# EXERCISE AIM
No pictures in the copy, please: retype all the records exactly.

# EXERCISE INPUTS
####

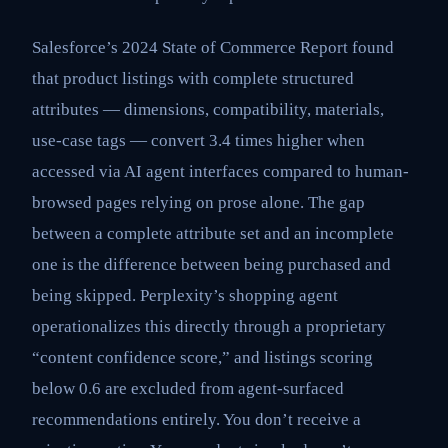
Salesforce’s 2024 State of Commerce Report found
that product listings with complete structured
attributes — dimensions, compatibility, materials,
use-case tags — convert 3.4 times higher when
accessed via AI agent interfaces compared to human-
browsed pages relying on prose alone. The gap
between a complete attribute set and an incomplete
one is the difference between being purchased and
being skipped. Perplexity’s shopping agent
operationalizes this directly through a proprietary
“content confidence score,” and listings scoring
below 0.6 are excluded from agent-surfaced
recommendations entirely. You don’t receive a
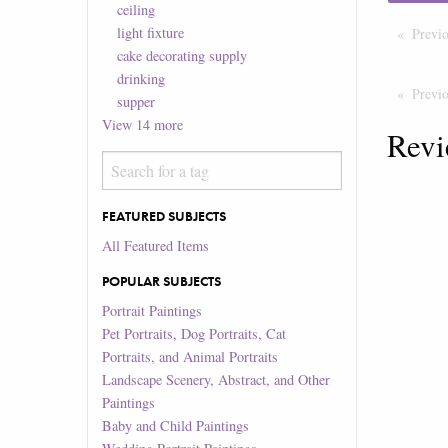
ceiling
light fixture
Previ
cake decorating supply
drinking
Previ
supper
View
14
more
Revi
FEATURED SUBJECTS
All Featured Items
POPULAR SUBJECTS
Portrait Paintings
Pet Portraits, Dog Portraits, Cat
Portraits, and Animal Portraits
Landscape Scenery, Abstract, and Other
Paintings
Baby and Child Paintings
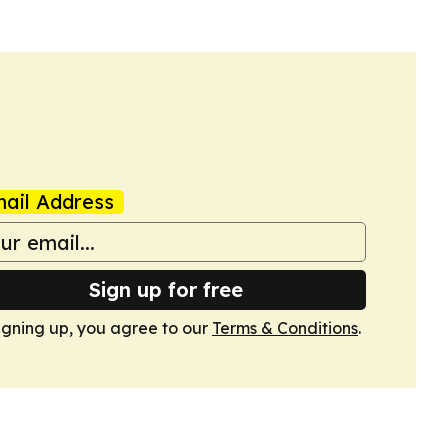
ail Address
Sign up for free
igning up, you agree to our
Terms & Conditions
.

####

# EXERCISE OUTPUT
Salesforce’s 2024 State of Commerce Report found
that product listings with complete structured
attributes — dimensions, compatibility, materials,
use-case tags — convert 3.4 times higher when
accessed via AI agent interfaces compared to human-
browsed pages relying on prose alone. The gap
between a complete attribute set and an incomplete
one is the difference between being purchased and
being skipped. Perplexity’s shopping agent
operationalizes this directly through a proprietary
“content confidence score,” and listings scoring
below 0.6 are excluded from agent-surfaced
recommendations entirely. You don’t receive a
ceiling
light fixture
Previ
cake decorating supply
drinking
Previ
supper
View
14
more
Revi
FEATURED SUBJECTS
All Featured Items
POPULAR SUBJECTS
Portrait Paintings
Pet Portraits, Dog Portraits, Cat
Portraits, and Animal Portraits
Landscape Scenery, Abstract, and Other
Paintings
Baby and Child Paintings
ail Address
Sign up for free
igning up, you agree to our
Terms & Conditions
.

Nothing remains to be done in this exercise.